Mick Herron – Slough House

von Bettina Schnerr
3 Minuten Lesezeit
Header: Mick Herron - Slough House

Wenige Bücher erwarte ich mit so viel Ungeduld wie jene von Mick Herron. Und nur wenige knöpfe ich mir nach der Beschaffung so schnell wie möglich vor und tauche in die Welt des Londoner Geheimdienstes ein. Oder besser gesagt, in die Welt der Verlierer, die es beim MI5 in die Abstellkammer der Behörde geschafft haben. Ihr Zuhause nennt sich „Slough House“ und dort arbeiten unter der Leitung von Jackson Lamb jene, die Observationen vermasselt haben, geheime Unterlagen in der U-Bahn liegenließen oder einen Bahnhof durch Kommunikationsfehler lahmgelegt haben. Und nun verschwindet Slough House gänzlich von der Bildfläche – und keiner weiß warum.

Das Haus wurde schlicht aus den offiziellen Akten gelöscht, mitsamt seinen Mitarbeitern. Doch die immer noch aktiven Leute entdecken plötzlich seltsame Verfolger hinter sich und es mehren sich Todesfälle unter Ehemaligen. Lamb ordnet daher kollektives Untertauchen an. Er setzt die Chefin des MI5 unter Druck, mit gesundem Misstrauen und langer Erfahrung ahnend, dass sie nicht ganz unschuldig an der seltsamen Situation sein dürfte.

Londoner Regeln, Taverner. Wenn du so offen bist, einen Fehler einzugestehen, bist du dumm genug, einen weiteren zu machen.
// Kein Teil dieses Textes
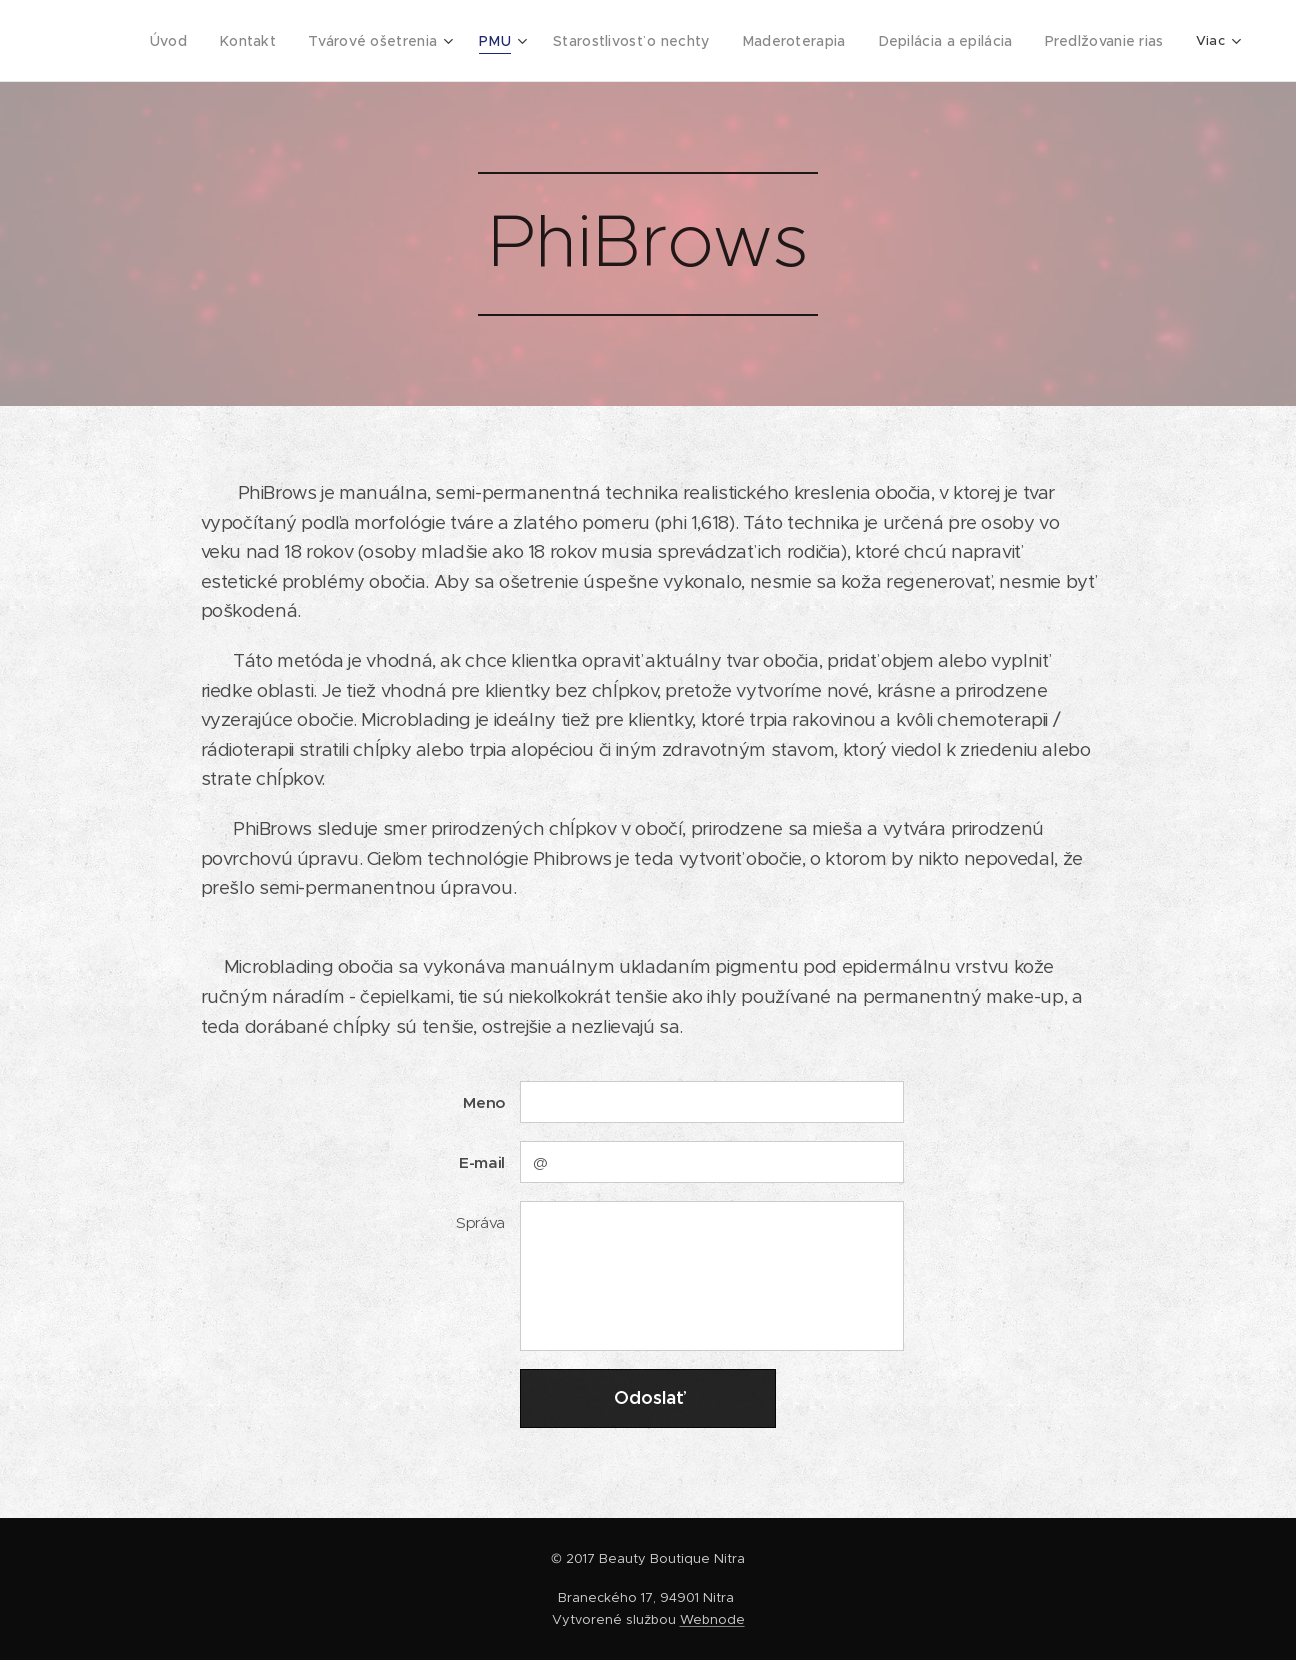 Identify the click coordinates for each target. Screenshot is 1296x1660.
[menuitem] (192, 41)
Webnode (712, 1619)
Und sie ist es tatsächlich nicht. Diana Taverner, die seit „Joe Country“ endlich die lang ersehnte Leitung des Geheimdienstes übernehmen durfte, schlägt in ihrem Machthunger über die Stränge und fängt an, gefährliche Fehler zu machen. Nicht, dass sie die zuvor nie gemacht hätte. Aber inzwischen reiht sie sich in die Reihe derer ein, die sich – einmal an die Macht gekommen – für unverwundbar halten und die ihnen zugestandenen Kompetenzen auf dem Posten für viel zu mickrig. Ihre neuen Kontakte, eingefädelt von einem alten Weggefährten, sind den Anforderungen eigentlich nicht gewachsen.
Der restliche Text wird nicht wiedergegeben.